Il plane ici une volonté de ne pas pervertir l’âme des lieux au nom du sacro-saint fric. Les Petites Dalles protègent leur histoire et leur patrimoine contre vents et marées. Mais ce travail de mémoire et d’entretien a un coût.

Un budget à considérer pour lutter contre l’érosion du temps qui, sur le littoral, menace autant les falaises que les hommes. Un élément à garder à l’esprit lorsqu’on admire, émerveillé, les couleurs et les détails de ce petit joyau de la Côte d’Albâtre où la Duchesse de Bavière Élisabeth de Wittelsbach – plus connue en France sous le nom de Sissi – venait prendre son bain de mer quotidien lors de ce fameux été 1875 qu’elle passât au château de Sassetot. Un souvenir qui perdure encore aujourd’hui.

« Les médecins de Vienne, consultés au sujet de sa santé, lui avaient prescrit que l’air de la mer lui ferait le plus grand bien et notamment celui du Pays de Caux.« , nous raconte Pierre. « Elle n’a pas gardé un souvenir extraordinaire de ce son séjour. D’abord parce qu’elle a failli se noyer. C’était pourtant quelqu’un de très sportive. Elle descendait de Sassetot à cheval tous les jours pour se baigner. Et, un jour, elle a également fait une sérieuse chute. Donc deux mauvais souvenirs. »

Sissi aux Petites Dalles, ce ne sont pas que des bains de mer et une atmosphère romantique. Avec une chute de cheval et une noyade évitée, autant dire que le séjour n’a pas toujours été de tout repos !
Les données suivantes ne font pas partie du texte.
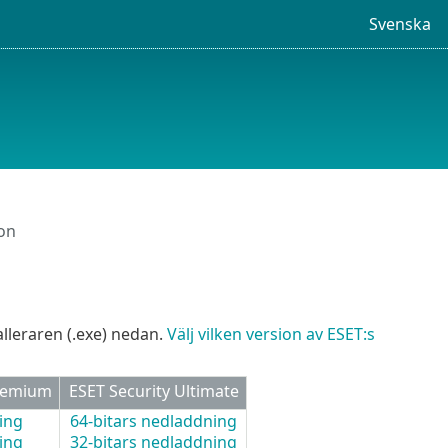
Svenska
ion
lleraren (.exe) nedan.
Välj vilken version av ESET:s
Premium
ESET Security Ultimate
ing
64-bitars nedladdning
ing
32-bitars nedladdning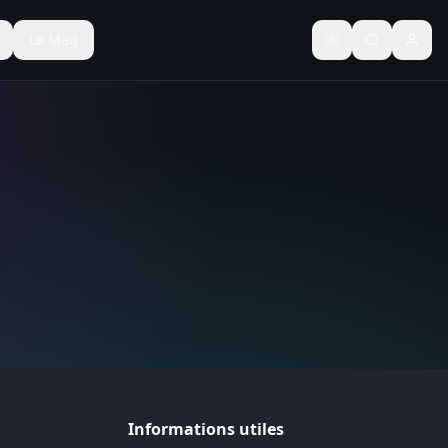
Le Mag
Basculer le thèm
Informations utiles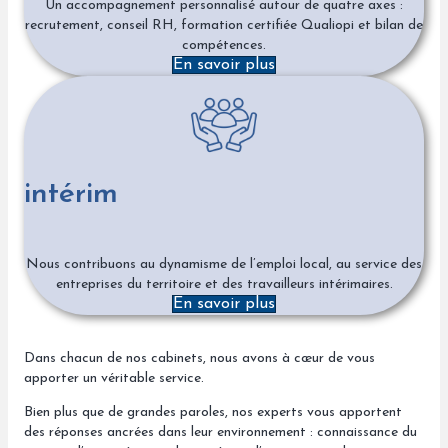
Un accompagnement personnalisé autour de quatre axes :
recrutement, conseil RH, formation certifiée Qualiopi et bilan de
compétences.
En savoir plus
intérim
Nous contribuons au dynamisme de l’emploi local, au service des
entreprises du territoire et des travailleurs intérimaires.
En savoir plus
Dans chacun de nos cabinets, nous avons à cœur de vous
apporter un véritable service.
Bien plus que de grandes paroles, nos experts vous apportent
des réponses ancrées dans leur environnement : connaissance du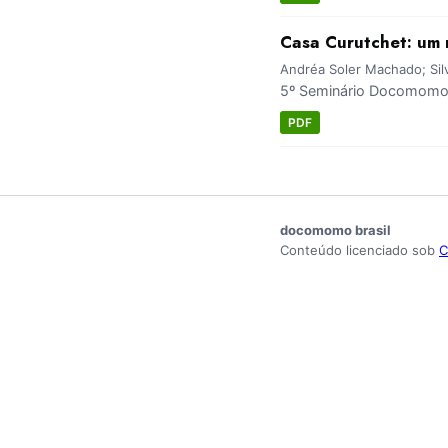
Casa Curutchet: um 
Andréa Soler Machado; Silv
5º Seminário Docomomo S
PDF
docomomo brasil
Conteúdo licenciado sob
C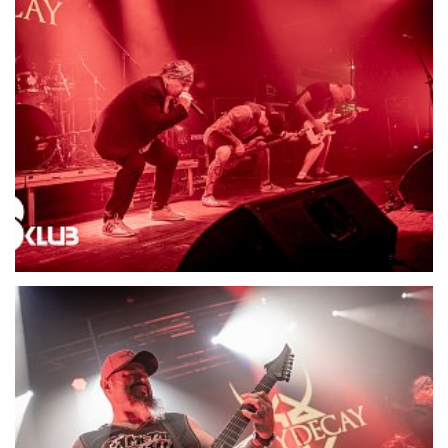
21719-DSC06661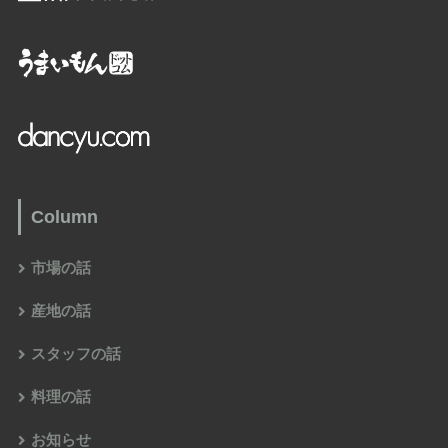
Column
市場の話
産地の話
スタッフの話
料理の話
お知らせ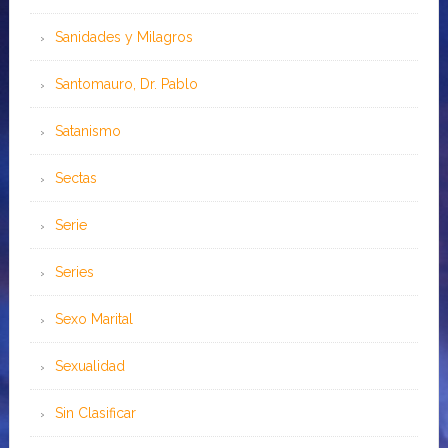
Sanidades y Milagros
Santomauro, Dr. Pablo
Satanismo
Sectas
Serie
Series
Sexo Marital
Sexualidad
Sin Clasificar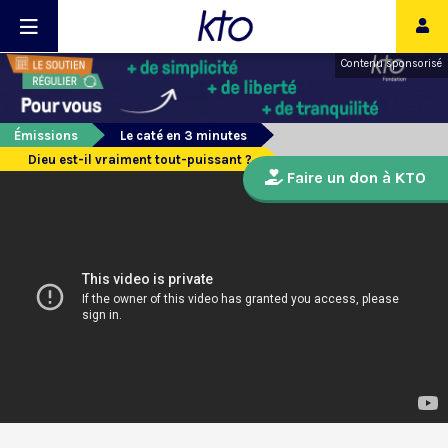
Contenu sponsorisé
Émissions
Le caté en 3 minutes
Dieu est-il vraiment tout-puissant ?
Faire un don à KTO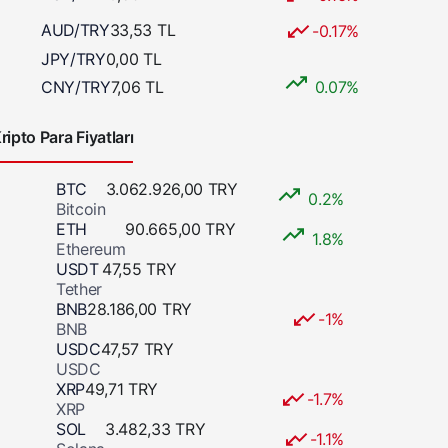
AUD/TRY
33,53 TL
-0.17%
JPY/TRY
0,00 TL
CNY/TRY
7,06 TL
0.07%
ripto Para Fiyatları
BTC
3.062.926,00 TRY
0.2%
Bitcoin
ETH
90.665,00 TRY
1.8%
Ethereum
USDT
47,55 TRY
Tether
BNB
28.186,00 TRY
-1%
BNB
USDC
47,57 TRY
USDC
XRP
49,71 TRY
-1.7%
XRP
SOL
3.482,33 TRY
-1.1%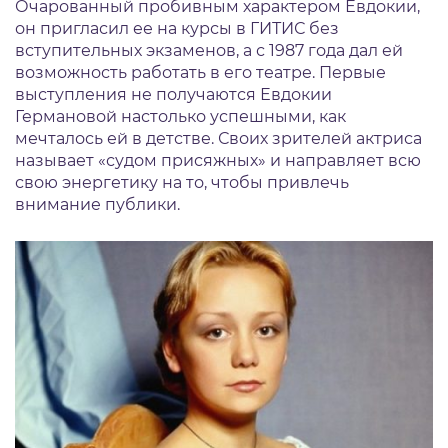
Очарованный пробивным характером Евдокии,
он пригласил ее на курсы в ГИТИС без
вступительных экзаменов, а с 1987 года дал ей
возможность работать в его театре. Первые
выступления не получаются Евдокии
Германовой настолько успешными, как
мечталось ей в детстве. Своих зрителей актриса
называет «судом присяжных» и направляет всю
свою энергетику на то, чтобы привлечь
внимание публики.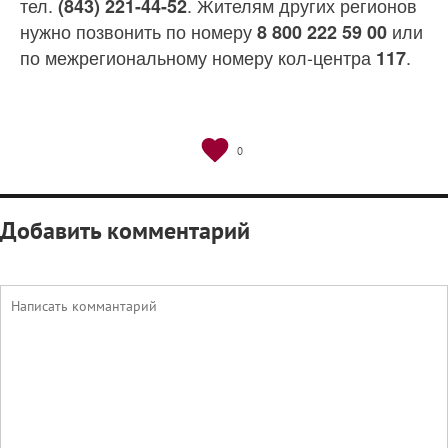
тел.
. Жителям других регионов
(843) 221-44-52
нужно позвонить по номеру
или
8 800 222 59 00
по межрегиональному номеру кол-центра
.
117
0
Добавить комментарий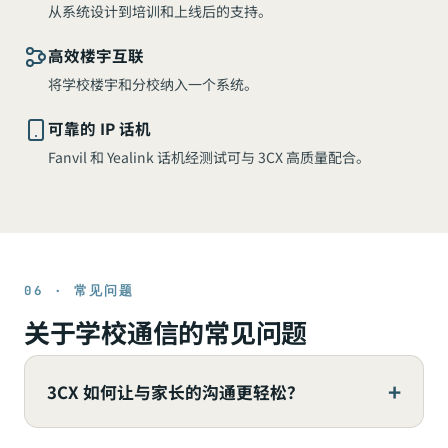
从系统设计到培训和上线后的支持。
高效楼宇互联
将学校楼宇和分校纳入一个系统。
可靠的 IP 话机
Fanvil 和 Yealink 话机经测试可与 3CX 高质量配合。
06 · 常见问题
关于学校通信的常见问题
3CX 如何让与家长的沟通更轻松？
Malgré ça, l’ombre et le souvenir de Sissi planent sur ce bout de Côte d’Albâtre qui capitalise sur cette visite estivale pour renforcer localement son identité auprès des visiteurs. Il y a pourtant d’autres personnalités illustres qui sont passées par les Petites Dalles, notamment Jules Verne qui, à l’instar de Pierre, avait pour habitude de venir en vacances ici. « Il était alors assez vieux et on raconte qu’il aurait écrit ici son dernier roman, le Volcan d’Or, paru à titre posthume. C’est d’ailleurs loin d’être son meilleur !« , nous confie Pierre sur le ton de la confidence.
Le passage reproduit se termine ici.